Mis recuerdos se arrastran con envidia, dos rostros infantiles asoman el reflejo de una esperanza e inocencia rezumando una infinita alegría que nunca se marchitará.

Más allá del papel brillo, mi hermano mayor, el moreno y más alto, me sujeta y abraza relajado. Yo sigo descamisado, en el patio soy todo un correcalles, y según mi madre un malejo. El caso es que ambos sabemos jugar a los piratas y somos inseparables. Carlos, es el capitán del barco, yo Jose Luis, el rubio y pequeñajo, soy un polizón descubierto en cubierta, pero mi hermano, como buen capitán, me perdona y me deja hacer de vigía.

Nuestras poses bien podrían valer lo que mil esculturas de museo. ¿O acaso la belleza más valiosa no se encuentra en lo cotidiano?

Daría mil vueltas al mundo en ese barco por ti, Carlos. Siento que la madurez de los años ha creado un pacto de silencio entre los dos, pero el amor que siento por ti es ahora más visceral. El paso de los años necesita una buena digestión, sobre todo para que el alma no muera de empacho o desnutrida. Cada uno ha llevado su ritmo de vida pero a menudo la vida ha sido obligada a diverger nuestros caminos comunes contra la voluntad del vínculo. Es ahí, en la carencia, donde el amor por ti se vuelve violento, amo esa violencia, es una violencia bonita. Es la clase de amor que me enseñó a prestarte apoyo incondicional, para siempre. Y sin mediar palabra, porque entre hermanos, con el paso del tiempo, el amor va de la cabeza al estómago, y del estómago a los cojones. Es una cuestión de cojones, te amo con locura, igual que en la foto. Tú me protegerás y yo a ti. Yo te defenderé con puños y dientes.
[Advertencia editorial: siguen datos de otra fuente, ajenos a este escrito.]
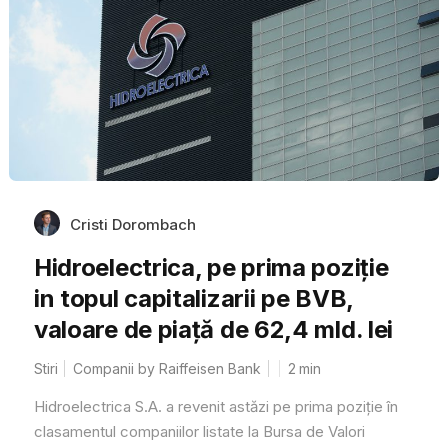
Cristi Dorombach
Hidroelectrica, pe prima poziție
in topul capitalizarii pe BVB,
valoare de piață de 62,4 mld. lei
Stiri
Companii by Raiffeisen Bank
2
min
Hidroelectrica S.A. a revenit astăzi pe prima poziție în
clasamentul companiilor listate la Bursa de Valori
Tú vas antes que nadie, mi eterno bálsamo fraternal.

A mi hermano Carlos

Relato participante en el concurso “Historias de Familia I”.

Pesadilla de siesta

12 Jul

Los mejores sueños son los más cortos, logran sobrevivir intactos segundos después de abrir los ojos.

«Entre la luz que percibí bajo el párpado, un sobresalto tomó forma en mi memoria: primero una sábana azul, más allá la callada respuesta de una habitación sin luz. Mi mente operaba lenta como la tortuguita que volvía al hogar, montando las últimas dunas de una playa con cristales de roca en su caparazón. Y cerca de la orilla, un chaval que bostezaba saludando al sol. Lanzó una mirada a la última ola que le mojó los pies. Mientras se retiraba, observó cómo el mar filtraba luz hacia su lecho, y todos aquellos brillos que hacían del fondo un manto de estampado sinuoso, vibrante. Era el tramo menos profundo, por el que se movían los más cautos. A lo lejos, las siluetas se perdían mar adentro, pidiendo socorro. De repente, tomé posesión del cuerpo del joven y empecé a ver con sus ojos. Cercada por mis piernas, una niña con cara de princesa a la que los gritos de la lejanía no asustaban. Descubrí que empuñaba un rastrillito ensangrentado. Se esforzaba en levantar un castillo en la arena que tras un rato abandonaba a su suerte. Cada vez que conseguía ponerlo en pie, me lanzaba una nueva mirada llena de odio, con las pupilas incendiadas. Me aterré, pero aquella belleza pura y rubia, sin embargo, no se inmutaba. Cuando me sonrió, su boca de dientes perfectos e infinitos me hicieron despertar.»